On le voit, la catégorie de mouvement est extrêmement vague, et la plupart des termes qui s’y trouvent pourraient probablement être associés aussi à la saillance du résultat (en particulier there, mine et les prépositions spatiales), ou à la réplication, au gré de contextes différents. La négation, qui n’est pas citée ici, semble ne pouvoir figurer que dans la dernière catégorie. Mais si le transfert de possession doit d’abord être analysé sur la base du mouvement, pourquoi la réversibilité ne le serait-elle pas ? Et pourquoi ne pas analyser « more » comme « mine » ? La représentation de séquences réversibles fait elle aussi partie des premiers schémas sensori-moteurs, élaborés sur la base du mouvement. Mais peut-être l’expérience socioculturelle que ces notions mettent en jeu en même temps que le mouvement, est-elle plus saillante ici ? Pour nous, cette tentative peu convaincante de catégorisation confirme que l’on ne peut s’en remettre uniquement à des modèles spatiaux pour l’analyse des premiers termes relationnels. L’association régulière de morphèmes simples et de situations dynamiques dans les données d’acquisition précoce est donc en partie trompeuse (Sinha et al., 1994)
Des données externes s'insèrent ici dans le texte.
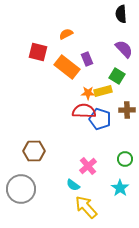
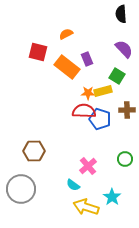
cyan star: moved 8 px left, 9 px down
yellow arrow: rotated 30 degrees counterclockwise
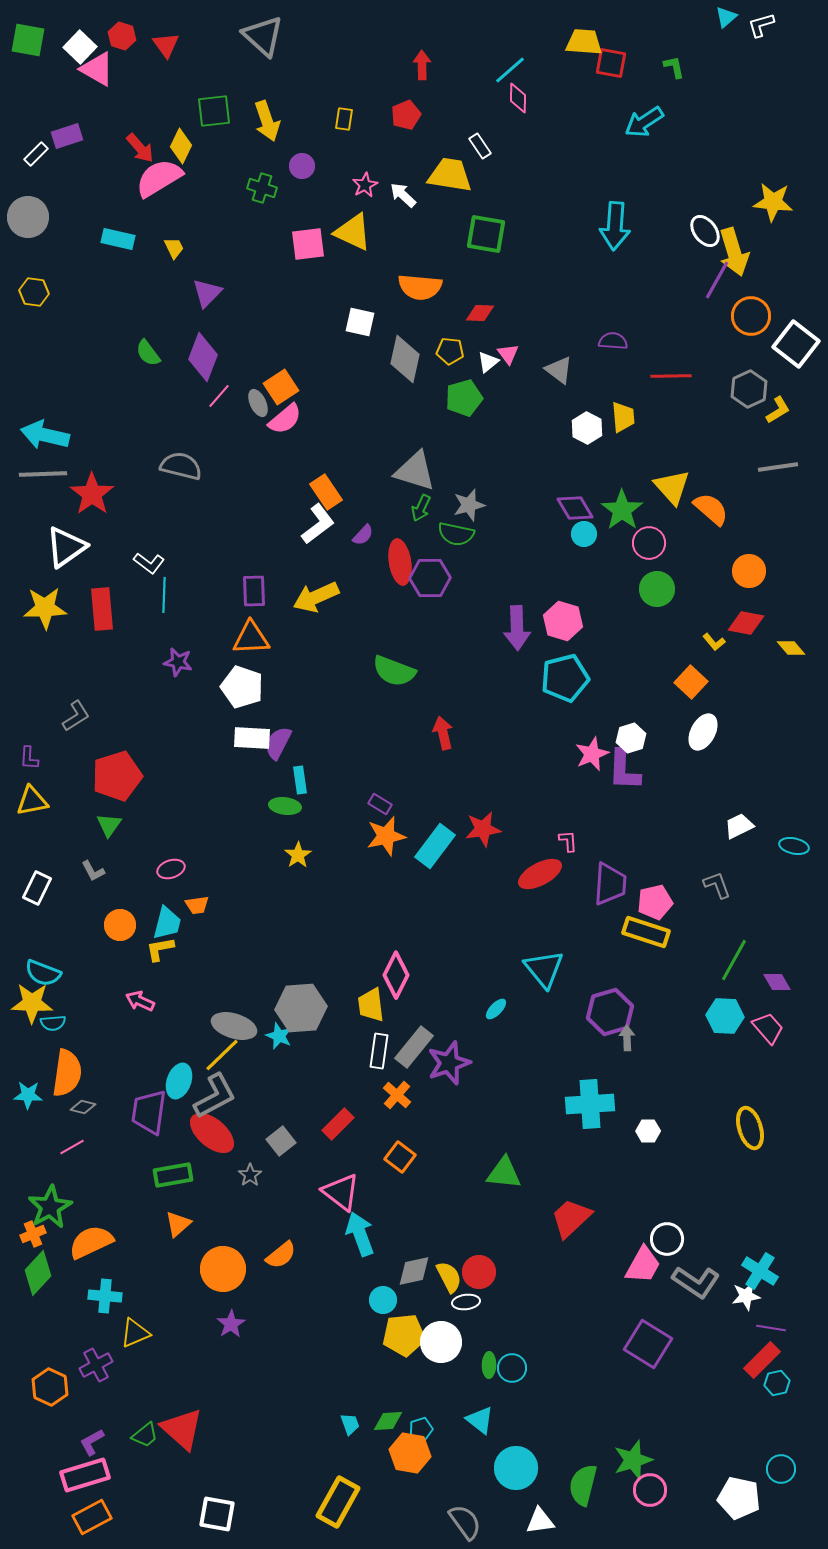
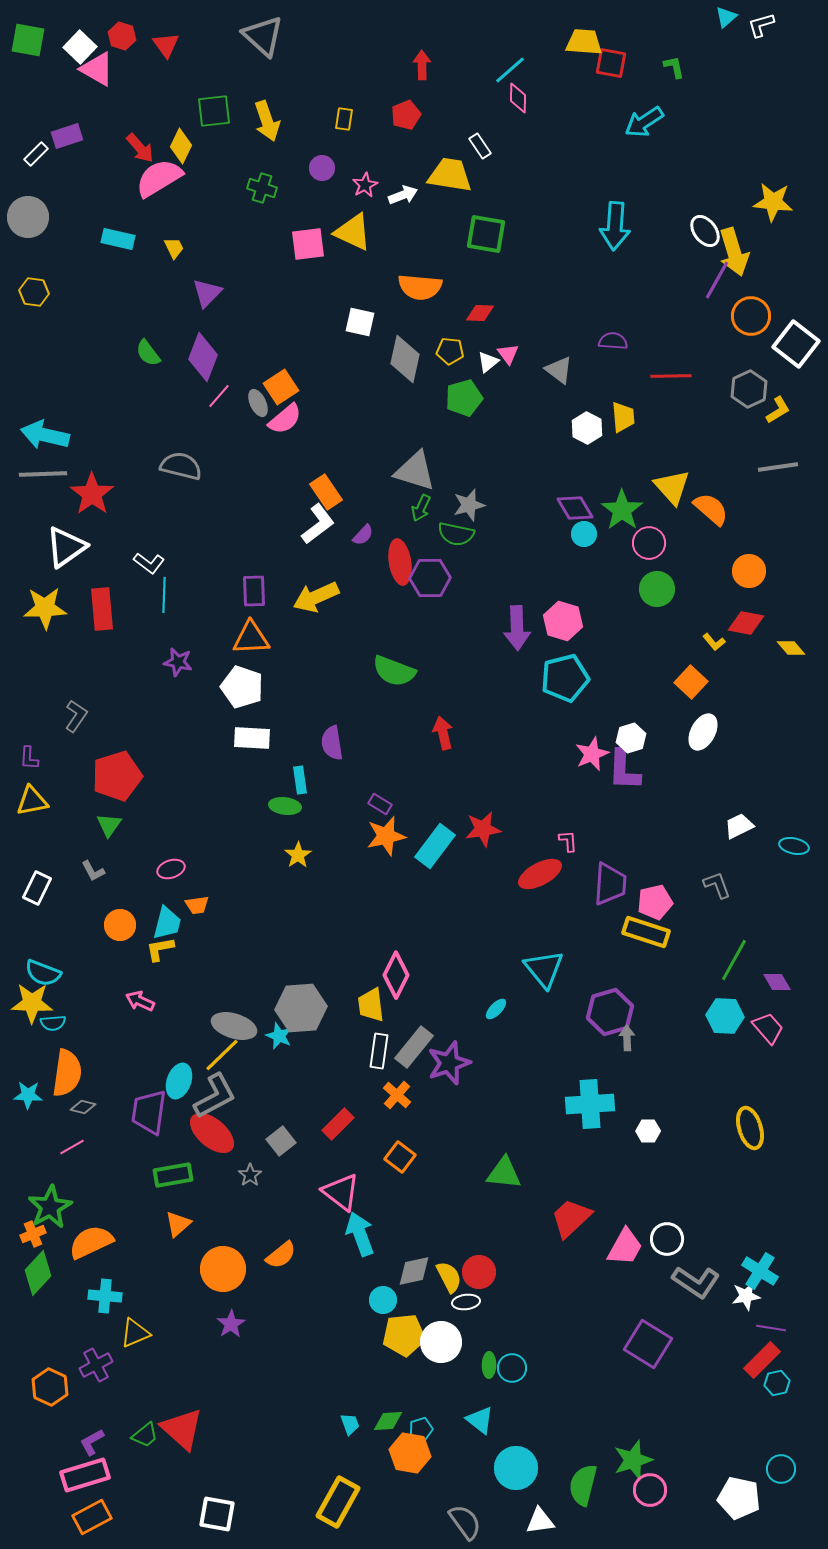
purple circle at (302, 166): moved 20 px right, 2 px down
white arrow at (403, 195): rotated 116 degrees clockwise
gray L-shape at (76, 716): rotated 24 degrees counterclockwise
purple semicircle at (278, 743): moved 54 px right; rotated 36 degrees counterclockwise
pink trapezoid at (643, 1265): moved 18 px left, 18 px up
Nous suggérons dans ce qui suit, à partir d’une analyse des premières formes de négation, puis des premières prépositions, que si la langue anglaise se prête particulièrement bien à ce type d’interprétation, la comparaison avec les marqueurs français utilisés dans les mêmes contextes montre les limites de l’usage de primitives issues de modèles topologico-dynamiques (Cadiot et al., 2006) pour l’analyse des productions précoces.

Notes
33.

Ce qui revient à dire que la continuité avec la langue adulte est plutôt de nature sémantique.

34.

À l’exclusion des performatifs comme hi, bye bye, night night.